Because of Henrietta's stinginess, her son Ned lost a leg. In one of the frosty winters, Ned was bought a sled. The guy could not believe his luck and immediately chose the steepest and most dangerous slides for riding. During one of the descents, the sled turned over and the boy severely injured his leg. In a fit of economy, Henrietta went to beggars' hospitals for help. Unfortunately, everyone knew the miser well by sight. Doctors refused to help her son. Then Getty decided to treat the boy at home: for several years Ned suffered from terrible pains, and after that his leg was amputated above the knee.
The aging Getty never left the fear of assassination, and she came to rare acquaintances with her own food and even an alcohol burner for cooking eggs. Having received a license to carry a weapon, she never parted with it. The cars that appeared, as well as any luxury items, were rejected, saying: "It was enough for Jesus Christ to move the donkey." It was at the moment of her morning passage "to the service" that the photographer's lens captured the unusual appearance of this woman: a black deaf cloak, a hat with a widow's veil, an evil old woman's face and a sharp, not at all senile gait.

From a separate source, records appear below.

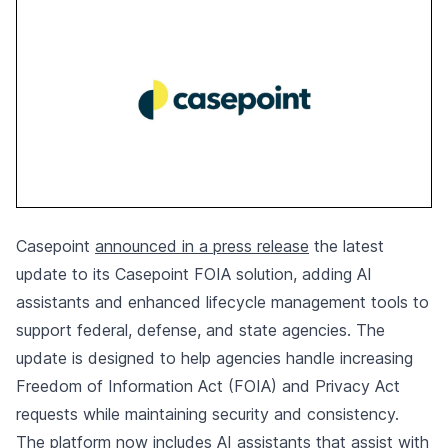
Casepoint
announced in a press release
the latest
update to its Casepoint FOIA solution, adding AI
assistants and enhanced lifecycle management tools to
support federal, defense, and state agencies. The
update is designed to help agencies handle increasing
Freedom of Information Act (FOIA) and Privacy Act
requests while maintaining security and consistency.
The platform now includes AI assistants that assist with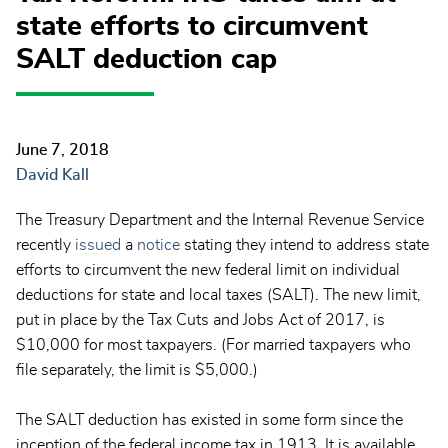
state efforts to circumvent
SALT deduction cap
June 7, 2018
David Kall
The Treasury Department and the Internal Revenue Service
recently
issued
a
notice
stating they intend to address state
efforts to circumvent the new federal limit on individual
deductions for state and local taxes (SALT). The new limit,
put in place by the Tax Cuts and Jobs Act of 2017, is
$10,000 for most taxpayers. (For married taxpayers who
file separately, the limit is $5,000.)
The SALT deduction has existed in some form since the
inception of the federal income tax in 1913. It is available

Either this repulsive appearance, or the constant rumors about strange, extraordinary actions caused the appearance of her newspaper nickname "the witch of Wall Street."
At 81, Getty died of a heart attack. Her two children inherited a huge fortune — about $ 4 billion in current money. Ned Green later became known by the nickname "Uncle Ned". He invested his part in a good life, cars and technological developments. Sylvia became a generous philanthropist. Getty is pictured with Sylvia.
After the death of his mother, Ned almost immediately got married and became interested in the automotive industry. Of course, his own car was one of the first acquisitions of the family.